- Task -
Exclude the pictures, and otherwise reproduce the data in full.

- Exercise data -
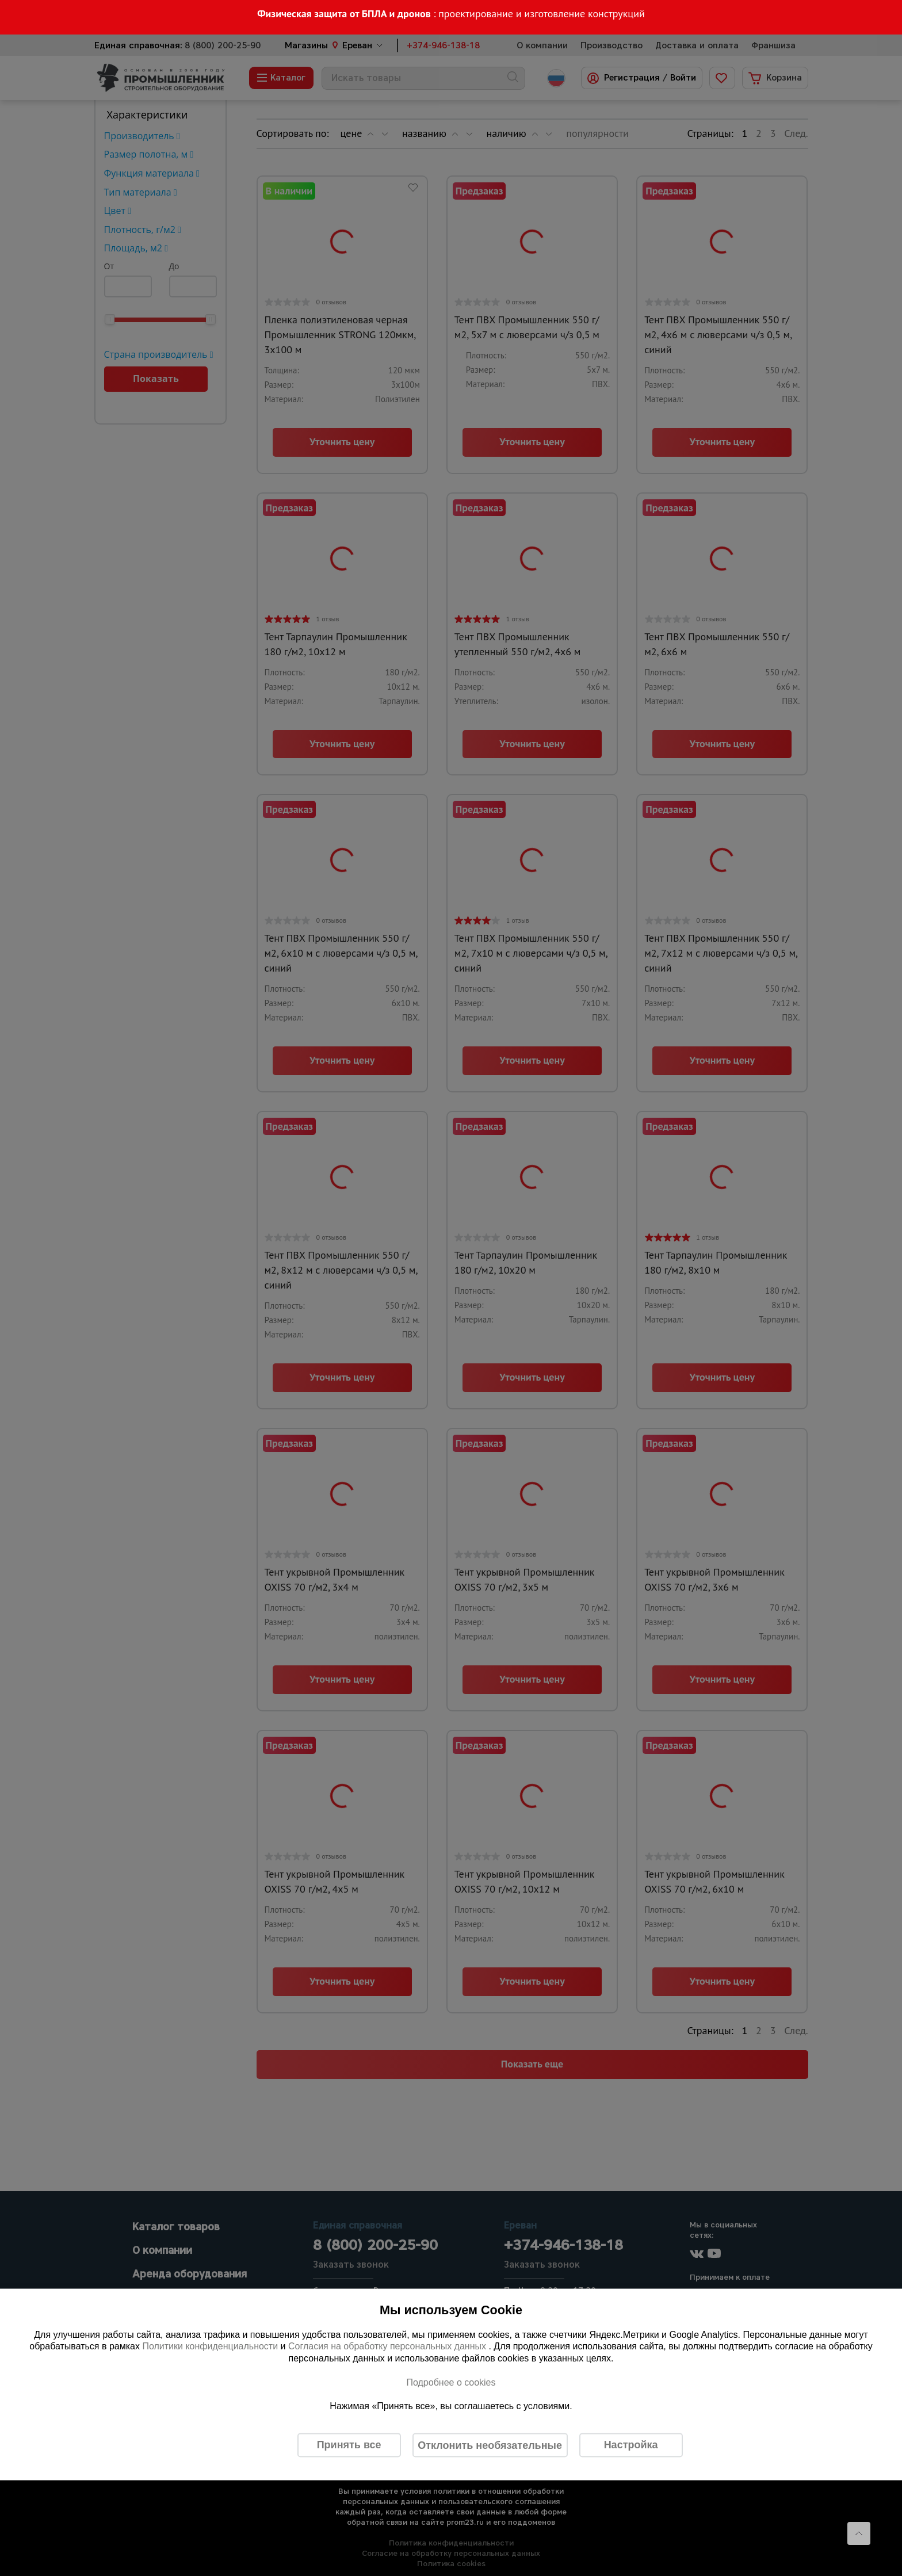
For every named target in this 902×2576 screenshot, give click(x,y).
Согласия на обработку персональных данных (388, 2346)
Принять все (349, 2445)
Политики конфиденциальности (210, 2346)
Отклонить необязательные (490, 2445)
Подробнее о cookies (450, 2382)
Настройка (631, 2445)
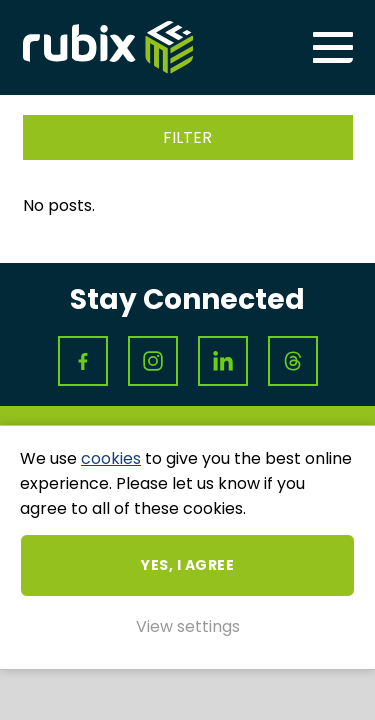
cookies (111, 458)
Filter (187, 137)
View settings (188, 626)
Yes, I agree (187, 565)
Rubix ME (108, 47)
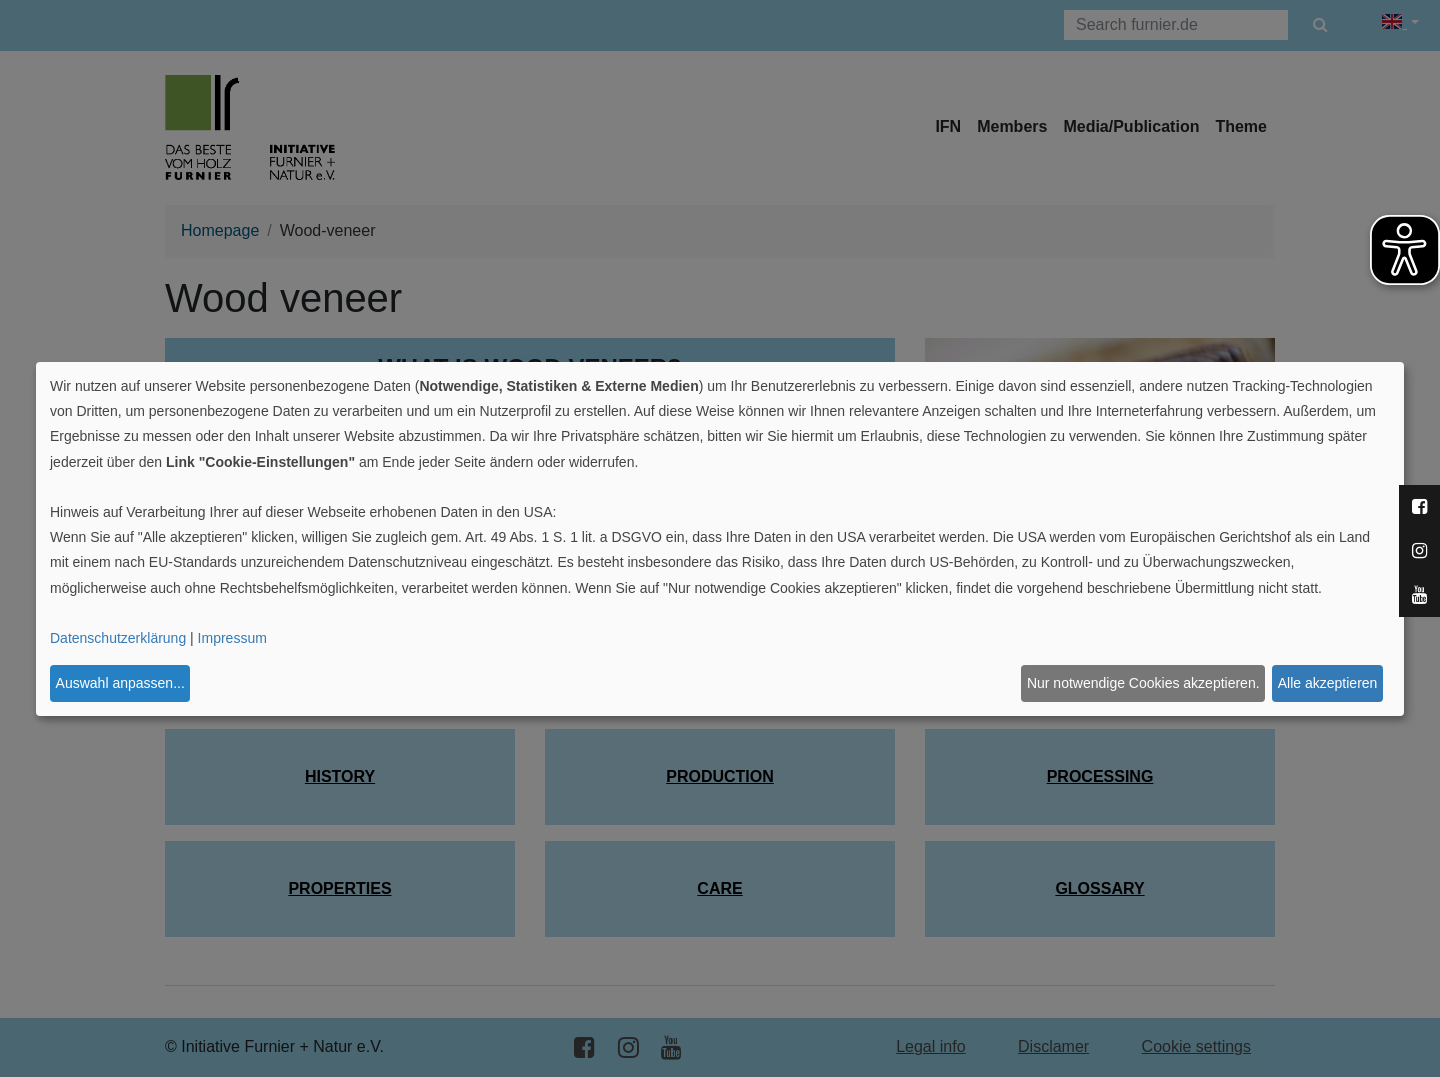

- Answer to this exercise -
For every named target in this 902×2576 screenshot, give click(x,y).
Согласия на обработку персональных данных (388, 2346)
Принять все (349, 2445)
Политики конфиденциальности (210, 2346)
Отклонить необязательные (490, 2445)
Подробнее о cookies (450, 2382)
Настройка (631, 2445)
cookies (111, 458)
Filter (187, 137)
View settings (188, 626)
Yes, I agree (187, 565)
Rubix ME (108, 47)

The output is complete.